Die Ermittlungen zum Unfallhergang laufen laut der Polizei in Pöchlarn auf Hochtouren. Auch die Staatsanwaltschaft St. Pölten wurde eingeschaltet. Ein Gutachter soll den Baum untersuchen, von dem die Äste herabgebrochen waren. Bis zur Erstellung des Gutachtens über die Beschaffenheit des Baumes soll laut Staatsanwaltschaft St. Pölten der Schlosspark gesperrt bleiben.

Landeshauptmann Erwin Pröll (ÖVP) gab Soforthilfe für den Buben in Auftrag und versicherte ihm finanzielle Unterstützung. Dem achtjährigen Lukas unter die Arme greifen will auch "Hilfe im eigenen Land - Katastrophenhilfe Österreichischer Frauen". Die Organisation werde eine monatliche Patenschaft für die Dauer der kommenden zehn Jahre übernehmen, teilte Präsidentin Sissi Pröll mit. Auch der "Löwenherzfonds" des Vereins "Pro NÖ" will mit 3000 Euro helfen. Für den Buben, der bereits Anfang 2010 seine Mutter verloren hatte, wurde auch ein Spendenkonto eingerichtet: RZB, Kontonummer.: 1-04.101.010, BLZ 31000, Verwendungszweck: Lukas.

Schwere Kopfverletzungen

Lukas erlitt bei dem Unglück schwere Kopfverletzungen. Er wird derzeit auf der Kinderstation im Landesklinikum St. Pölten behandelt. In Amstetten wurde ein lebensgefährlich verletztes Opfer weiterhin intensivmedizinisch betreut, teilte die Klinikum mit. In das Krankenhaus waren außerdem zwei weitere Schwerverletzte eingeliefert worden. Der 51-jährige Vater von Lukas starb in der Nacht auf Sonntag in St. Pölten.

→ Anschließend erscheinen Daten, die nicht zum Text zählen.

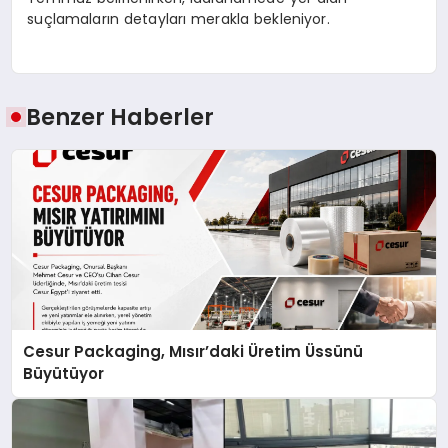
suçlamaların detayları merakla bekleniyor.
Benzer Haberler
Cesur Packaging, Mısır’daki Üretim Üssünü
Büyütüyor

Am Samstag gegen 18 Uhr waren im Zuge eines aufziehenden Unwetters orkanartige Böen aufgetreten. Das Unwetter sei "sehr schnell hereingebrochen", sagte der Melker Bezirkshauptmann Norbert Haselsteiner. Es habe keine Hinweise gegeben, dass von dem Baum, Haselsteiner zufolge eine Kastanie, Gefahr ausgehen könnte. Auf dem Pöchlarner Schlosspark liege eine Naturdenkmalerklärung. Das heiße auch, dass die Stadtgemeinde als Grundeigentümer mit der Naturschutzbehörde, der Bezirkshauptmannschaft, zusammenarbeite. Haselsteiner: "Es ist in der Vergangenheit regelmäßig passiert, dass Bäume wegen einer möglichen Gefährdung entfernt wurden."

(APA)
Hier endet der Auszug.